QUESTION EDITED COMPLETELY

Hello,

I'm using this code for validating URL :

$url = preg_replace("/[^A-Za-z0-9-\/\.\:]/", "", trim($url)); // clean invalid chars and space
$url = preg_replace('%^(?!https?://).*%', 'http://$0', $url); // add HTTP:// , if there isn't
if (FALSE === strpos($url, '://www.')) // if there isn't WWW
{
    $url = str_replace('://', '://www.', $url); // add WWW
}

But there is a problem. If $url has a subdomain (like http://blog.example.com) , this codes still adding www (http://www.blog.example.com) .

How can i fix it ? If there is a subdomain, don't add www .

I think, substr is actually supposed to be strpos?

I doubt this code ever worked.

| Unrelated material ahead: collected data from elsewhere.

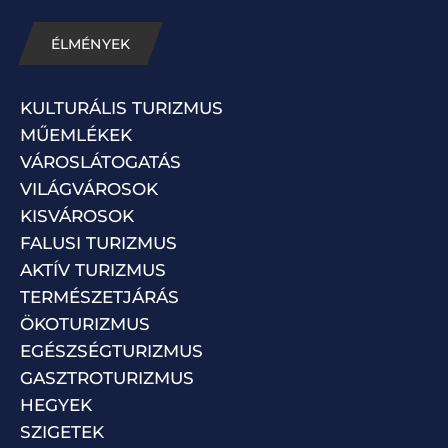
ÉLMÉNYEK
KULTURÁLIS TURIZMUS
MŰEMLÉKEK
VÁROSLÁTOGATÁS
VILÁGVÁROSOK
KISVÁROSOK
FALUSI TURIZMUS
AKTÍV TURIZMUS
TERMÉSZETJÁRÁS
ÖKOTURIZMUS
EGÉSZSÉGTURIZMUS
GASZTROTURIZMUS
HEGYEK
SZIGETEK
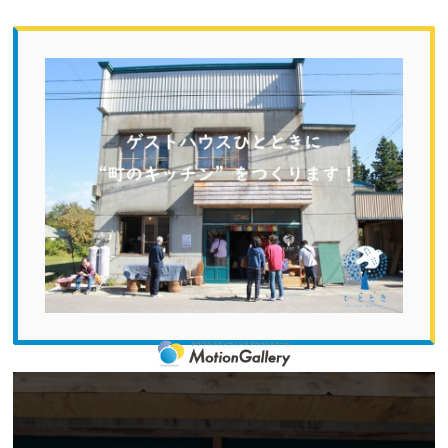
福島県の西端の町、西会津に2018年オープンしたゲストハウスひとと
きに、2019年5月、新たに旅人と地域の人が「ふくしまの食」を通して
交流できる"町のキッチン"をオープンします！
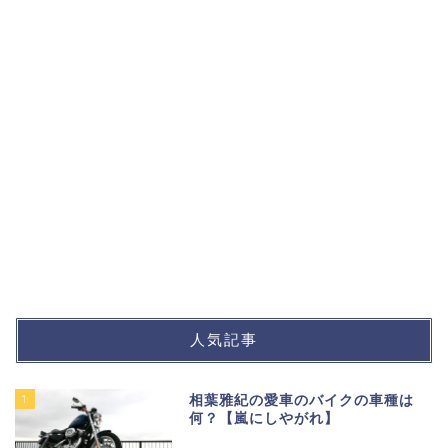
人気記事
1
相葉雅紀の愛車のバイクの車種は
何？【嵐にしやがれ】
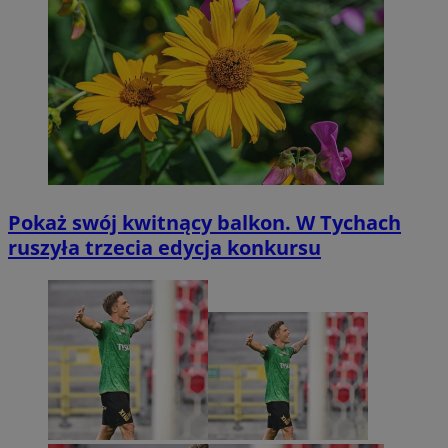
Pokaż swój kwitnący balkon. W Tychach
ruszyła trzecia edycja konkursu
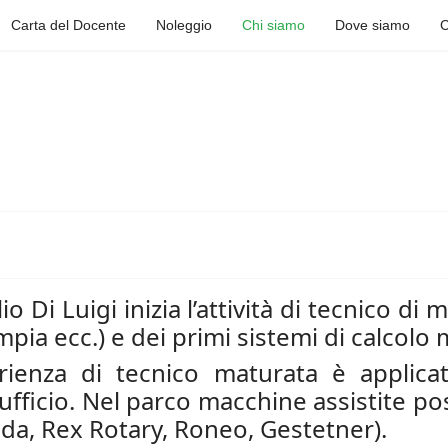
Carta del Docente
Noleggio
Chi siamo
Dove siamo
C
o Di Luigi inizia l’attività di tecnico di 
a ecc.) e dei primi sistemi di calcolo 
rienza di tecnico maturata è applic
fficio. Nel parco macchine assistite po
Sada, Rex Rotary, Roneo, Gestetner).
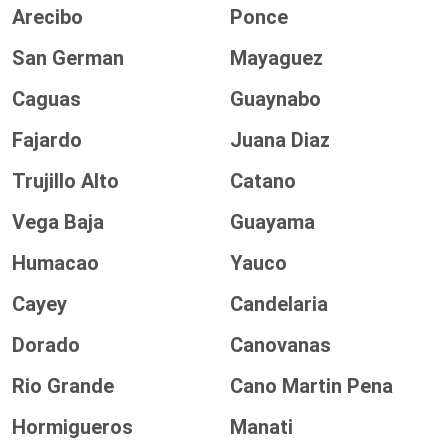
Arecibo
Ponce
San German
Mayaguez
Caguas
Guaynabo
Fajardo
Juana Diaz
Trujillo Alto
Catano
Vega Baja
Guayama
Humacao
Yauco
Cayey
Candelaria
Dorado
Canovanas
Rio Grande
Cano Martin Pena
Hormigueros
Manati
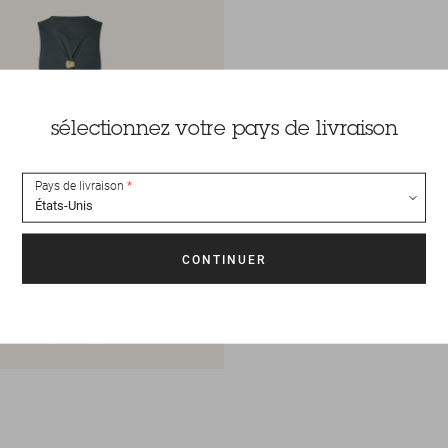
sélectionnez votre pays de livraison
Pays de livraison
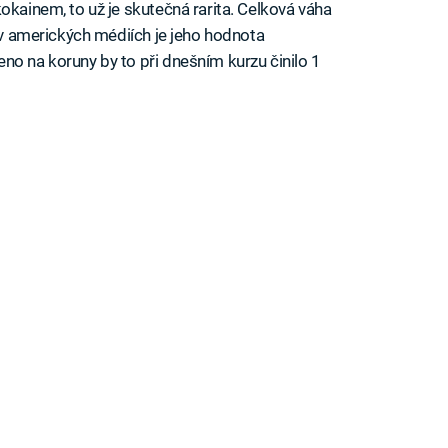
okainem, to už je skutečná rarita. Celková váha
a v amerických médiích je jeho hodnota
no na koruny by to při dnešním kurzu činilo 1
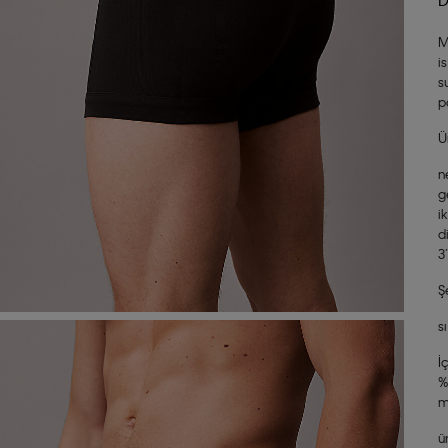
M
i
s
p
Ü
n
g
i
d
3
Ş
s
İ
%
m
ü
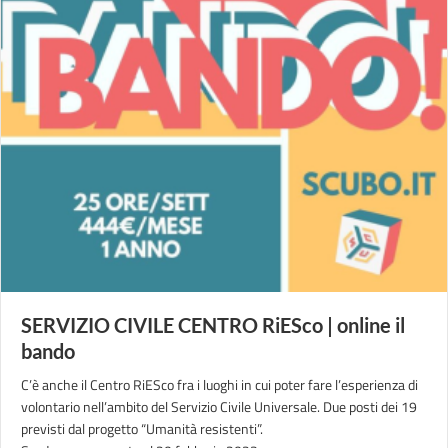
SERVIZIO CIVILE CENTRO RiESco | online il
bando
C’è anche il Centro RiESco fra i luoghi in cui poter fare l’esperienza di
volontario nell’ambito del Servizio Civile Universale. Due posti dei 19
previsti dal progetto “Umanità resistenti”.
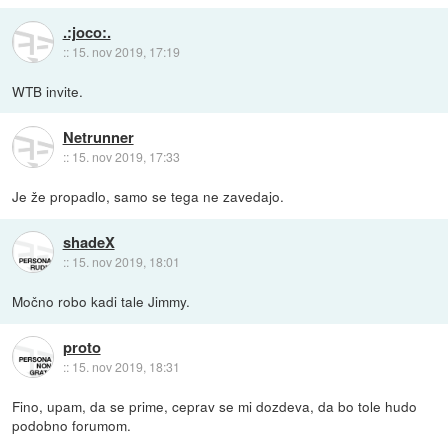
.:joco:.
::
15. nov 2019, 17:19
WTB invite.
Netrunner
::
15. nov 2019, 17:33
Je že propadlo, samo se tega ne zavedajo.
shadeX
::
15. nov 2019, 18:01
Močno robo kadi tale Jimmy.
proto
::
15. nov 2019, 18:31
Fino, upam, da se prime, ceprav se mi dozdeva, da bo tole hudo
podobno forumom.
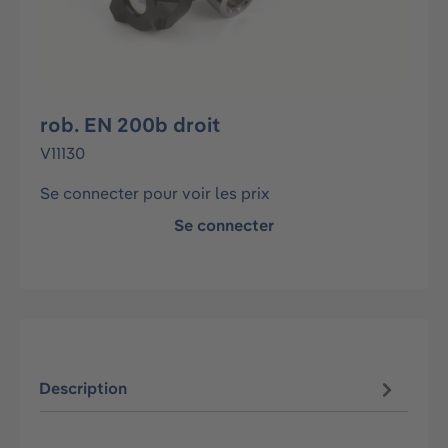
rob. EN 200b droit
V11130
Se connecter pour voir les prix
Se connecter
Description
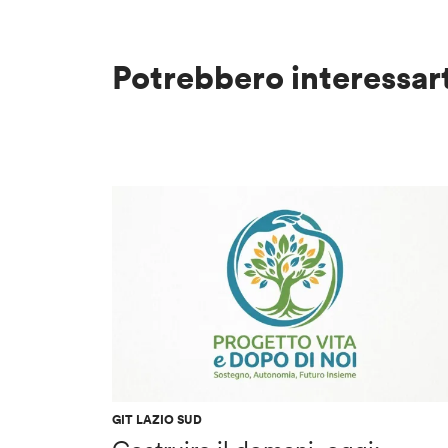
Potrebbero interessar
GIT LAZIO SUD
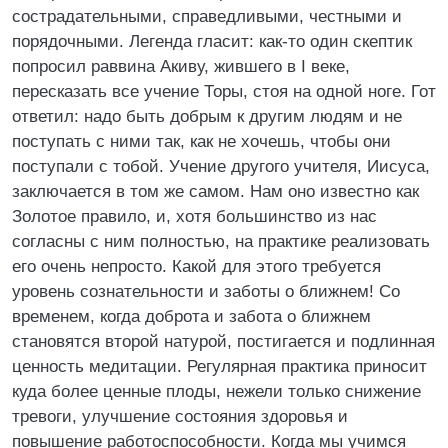
сострадательными, справедливыми, честными и
порядочными. Легенда гласит: как-то один скептик
попросил раввина Акиву, жившего в I веке,
пересказать все учение Торы, стоя на одной ноге. Гот
ответил: надо быть добрым к другим людям и не
поступать с ними так, как не хочешь, чтобы они
поступали с тобой. Учение другого учителя, Иисуса,
заключается в том же самом. Нам оно известно как
Золотое правило, и, хотя большинство из нас
согласны с ним полностью, на практике реализовать
его очень непросто. Какой для этого требуется
уровень сознательности и заботы о ближнем! Со
временем, когда доброта и забота о ближнем
становятся второй натурой, постигается и подлинная
ценность медитации. Регулярная практика приносит
куда более ценные плоды, нежели только снижение
тревоги, улучшение состояния здоровья и
повышение работоспособности. Когда мы учимся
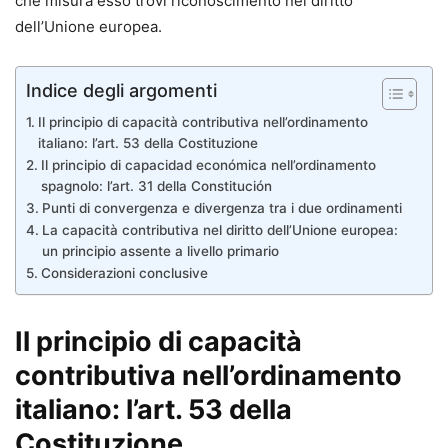
che misura esso trovi riconoscimento nel diritto
dell’Unione europea.
Indice degli argomenti
Il principio di capacità contributiva nell’ordinamento
italiano: l’art. 53 della Costituzione
Il principio di capacidad económica nell’ordinamento
spagnolo: l’art. 31 della Constitución
Punti di convergenza e divergenza tra i due ordinamenti
La capacità contributiva nel diritto dell’Unione europea:
un principio assente a livello primario
Considerazioni conclusive
Il principio di capacità
contributiva nell’ordinamento
italiano: l’art. 53 della
Costituzione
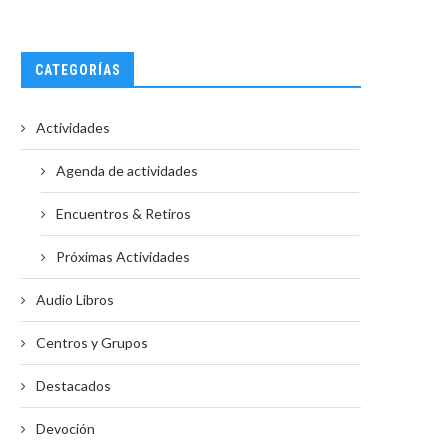
CATEGORÍAS
Actividades
Agenda de actividades
Encuentros & Retiros
Próximas Actividades
Audio Libros
Centros y Grupos
Destacados
Devoción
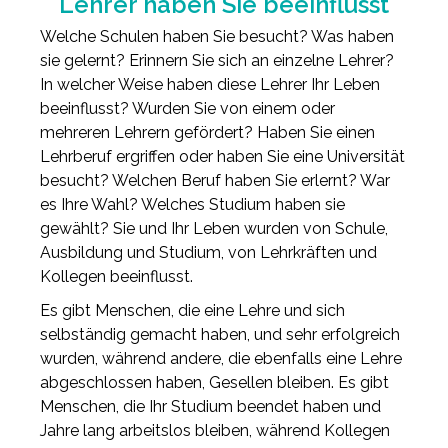
Lehrer haben Sie beeinflusst
Welche Schulen haben Sie besucht? Was haben
sie gelernt? Erinnern Sie sich an einzelne Lehrer?
In welcher Weise haben diese Lehrer Ihr Leben
beeinflusst? Wurden Sie von einem oder
mehreren Lehrern gefördert? Haben Sie einen
Lehrberuf ergriffen oder haben Sie eine Universität
besucht? Welchen Beruf haben Sie erlernt? War
es Ihre Wahl? Welches Studium haben sie
gewählt? Sie und Ihr Leben wurden von Schule,
Ausbildung und Studium, von Lehrkräften und
Kollegen beeinflusst.
Es gibt Menschen, die eine Lehre und sich
selbständig gemacht haben, und sehr erfolgreich
wurden, während andere, die ebenfalls eine Lehre
abgeschlossen haben, Gesellen bleiben. Es gibt
Menschen, die Ihr Studium beendet haben und
Jahre lang arbeitslos bleiben, während Kollegen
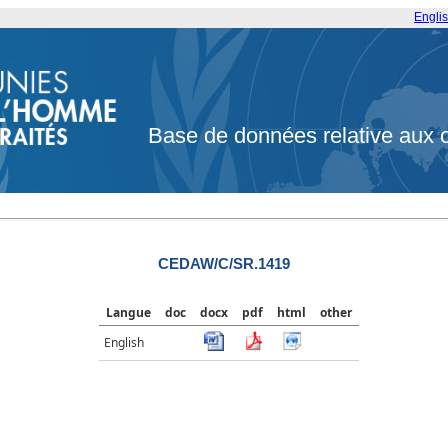
Engli
Base de données relative aux 
CEDAW/C/SR.1419
Langue
doc
docx
pdf
html
other
English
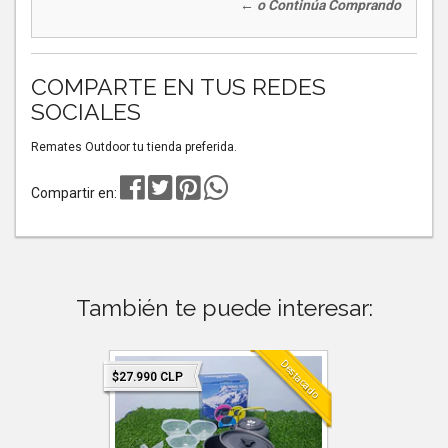
← o Continúa Comprando
COMPARTE EN TUS REDES
SOCIALES
Remates Outdoor tu tienda preferida.
Compartir en:
También te puede interesar:
Destacado
$27.990 CLP
$34.990 C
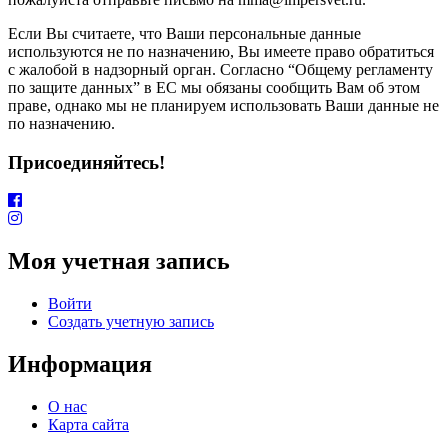
Если Вы считаете, что Ваши персональные данные
используются не по назначению, Вы имеете право обратиться
с жалобой в надзорный орган. Согласно “Общему регламенту
по защите данных” в ЕС мы обязаны сообщить Вам об этом
праве, однако мы не планируем использовать Ваши данные не
по назначению.
Присоединяйтесь!
Моя учетная запись
Войти
Создать учетную запись
Информация
О нас
Карта сайта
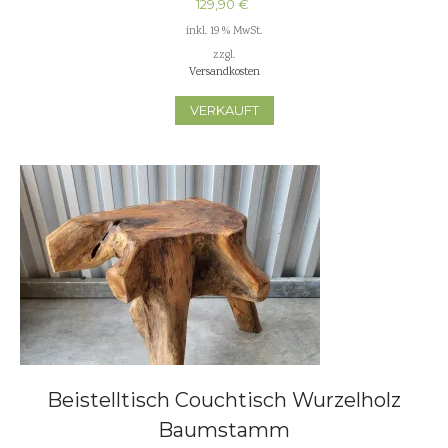
129,90
€
inkl. 19 % MwSt.
zzgl.
Versandkosten
VERKAUFT
Beistelltisch Couchtisch Wurzelholz
Baumstamm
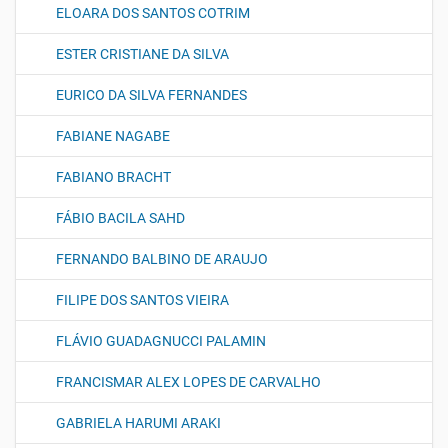
ELOARA DOS SANTOS COTRIM
ESTER CRISTIANE DA SILVA
EURICO DA SILVA FERNANDES
FABIANE NAGABE
FABIANO BRACHT
FÁBIO BACILA SAHD
FERNANDO BALBINO DE ARAUJO
FILIPE DOS SANTOS VIEIRA
FLÁVIO GUADAGNUCCI PALAMIN
FRANCISMAR ALEX LOPES DE CARVALHO
GABRIELA HARUMI ARAKI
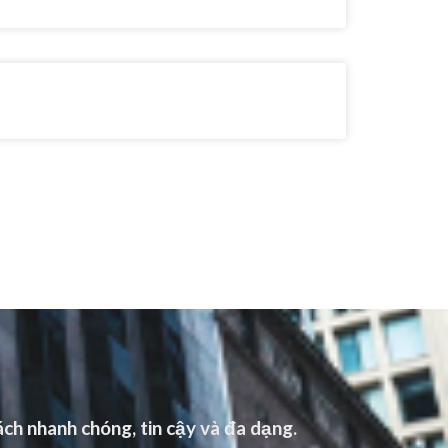
ch nhanh chóng, tin cậy và đa dạng.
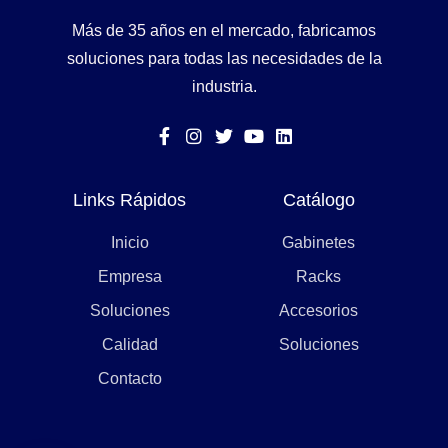
Más de 35 años en el mercado, fabricamos
soluciones para todas las necesidades de la
industria.
Links Rápidos
Catálogo
Inicio
Gabinetes
Empresa
Racks
Soluciones
Accesorios
Calidad
Soluciones
Contacto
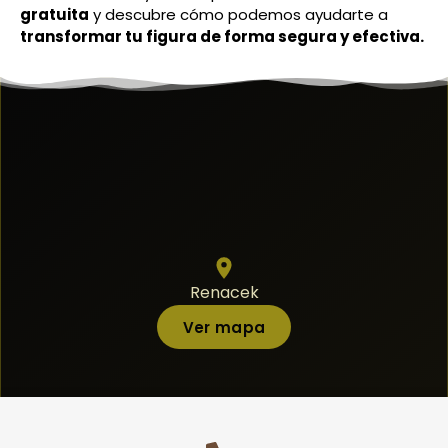
gratuita
y descubre cómo podemos ayudarte a
transformar tu figura de forma segura y efectiva.
Renacek
Ver mapa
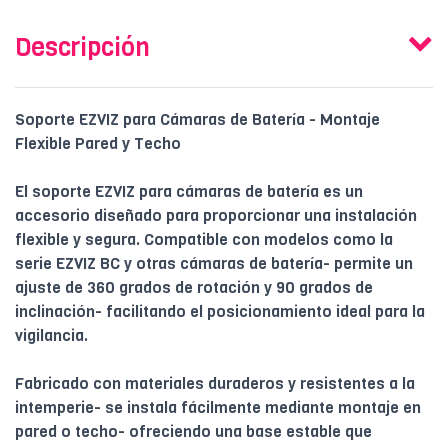
Descripción
Soporte EZVIZ para Cámaras de Batería - Montaje
Flexible Pared y Techo
El soporte EZVIZ para cámaras de batería es un
accesorio diseñado para proporcionar una instalación
flexible y segura. Compatible con modelos como la
serie EZVIZ BC y otras cámaras de batería- permite un
ajuste de 360 grados de rotación y 90 grados de
inclinación- facilitando el posicionamiento ideal para la
vigilancia.
Fabricado con materiales duraderos y resistentes a la
intemperie- se instala fácilmente mediante montaje en
pared o techo- ofreciendo una base estable que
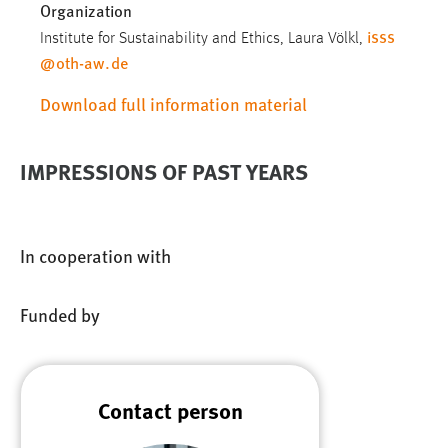
Organization
isss
Cookie Laufzeit:
Institute for Sustainability and Ethics, Laura Völkl,
Max. 13 Monate
@
oth-aw
.
de
Download full information material
MARKETING
IMPRESSIONS OF PAST YEARS
Marketing Cookies werden von Drittanbietern
verwendet, um personalisierte Werbung anzuzeigen.
Sie tun dies, indem sie Besucher über Websites
hinweg verfolgen.
In cooperation with
Google Ads
Funded by
Name:
_gcl_au
Anbieter:
Contact person
Google Ireland Limited
Zweck:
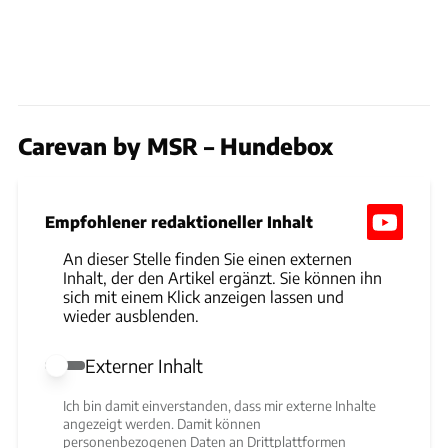
Carevan by MSR – Hundebox
Empfohlener redaktioneller Inhalt
An dieser Stelle finden Sie einen externen
Inhalt, der den Artikel ergänzt. Sie können ihn
sich mit einem Klick anzeigen lassen und
wieder ausblenden.
Externer Inhalt
Externer Inhalt erlauben
Ich bin damit einverstanden, dass mir externe Inhalte
angezeigt werden. Damit können
personenbezogenen Daten an Drittplattformen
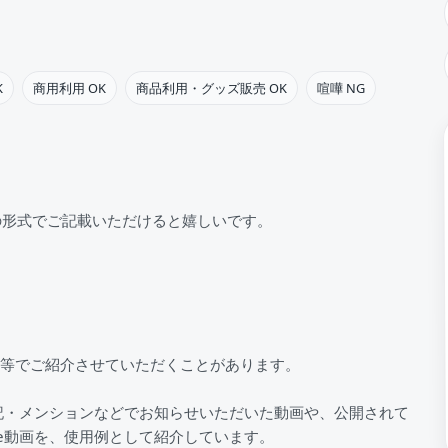
K
商用利用 OK
商品利用・グッズ販売 OK
喧嘩 NG
の形式でご記載いただけると嬉しいです。
S等でご紹介させていただくことがあります。
記・メンションなどでお知らせいただいた動画や、公開されて
be動画を、使用例として紹介しています。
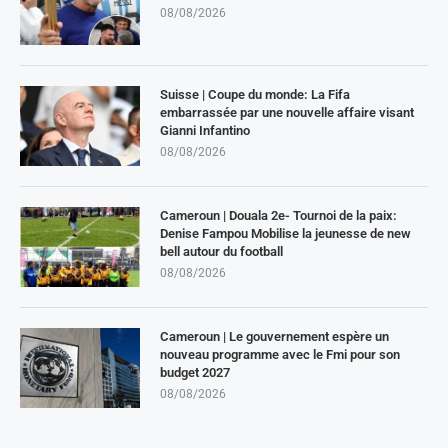
08/08/2026
Suisse | Coupe du monde: La Fifa
embarrassée par une nouvelle affaire visant
Gianni Infantino
08/08/2026
Cameroun | Douala 2e- Tournoi de la paix:
Denise Fampou Mobilise la jeunesse de new
bell autour du football
08/08/2026
Cameroun | Le gouvernement espère un
nouveau programme avec le Fmi pour son
budget 2027
08/08/2026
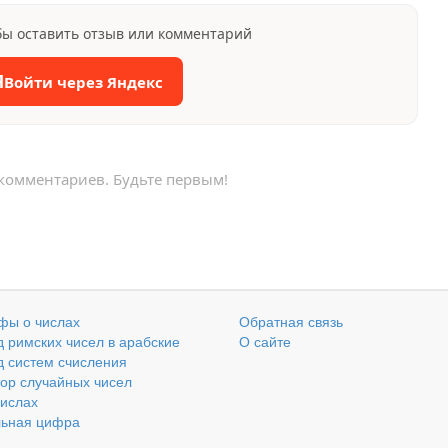
бы оставить отзыв или комментарий
Я
Войти через Яндекс
 комментариев. Будьте первым!
фы о числах
Обратная связь
 римских чисел в арабские
О сайте
 систем счисления
ор случайных чисел
числах
льная цифра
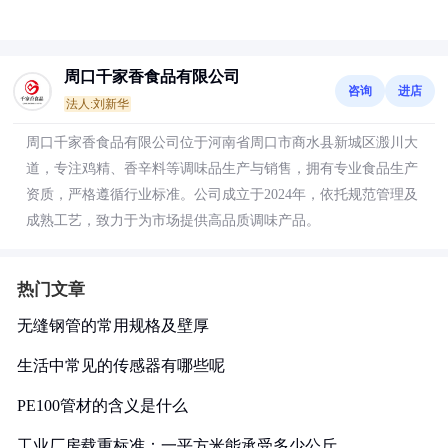
周口千家香食品有限公司
咨询
进店
法人:刘新华
周口千家香食品有限公司位于河南省周口市商水县新城区溵川大
道，专注鸡精、香辛料等调味品生产与销售，拥有专业食品生产
资质，严格遵循行业标准。公司成立于2024年，依托规范管理及
成熟工艺，致力于为市场提供高品质调味产品。
热门文章
无缝钢管的常用规格及壁厚
生活中常见的传感器有哪些呢
PE100管材的含义是什么
工业厂房载重标准：一平方米能承受多少公斤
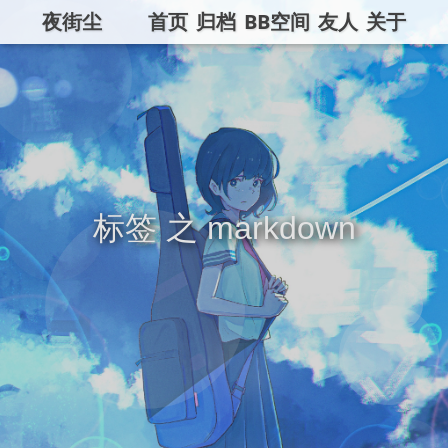
夜街尘
首页
归档
BB空间
友人
关于
标签 之 markdown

Since you're not checking for identity (===), the condition is always true, thus prepends www.. That should work however:

if (FALSE === strpos($url, '://www.'))
   $url = str_replace('://', '://www.', $url);

There's no need to replace using expensive regular expressions in this case, so you should use str_replace.


UPDATE: The question had been edited. I suggest the following:

// Strip "invalid" characters
$url = preg_replace('/[^a-z0-9\.\-]/i', '', $url);

// Split URL by scheme, host, path (and possibly more)
$parts = parse_url($domain);

if (empty($parts['scheme']))
   $parts['scheme'] = 'http';
if (!strcmp('example.com', $parts['host']))
   $parts['host'] = 'www.example.com';

// Reconstruct URL
$url = sprintf('%s://%s%s', $parts['scheme'], $parts['host'], $parts['path']);

Be aware, that parse_url may return a lot more. You'll need to reconstruct accordingly.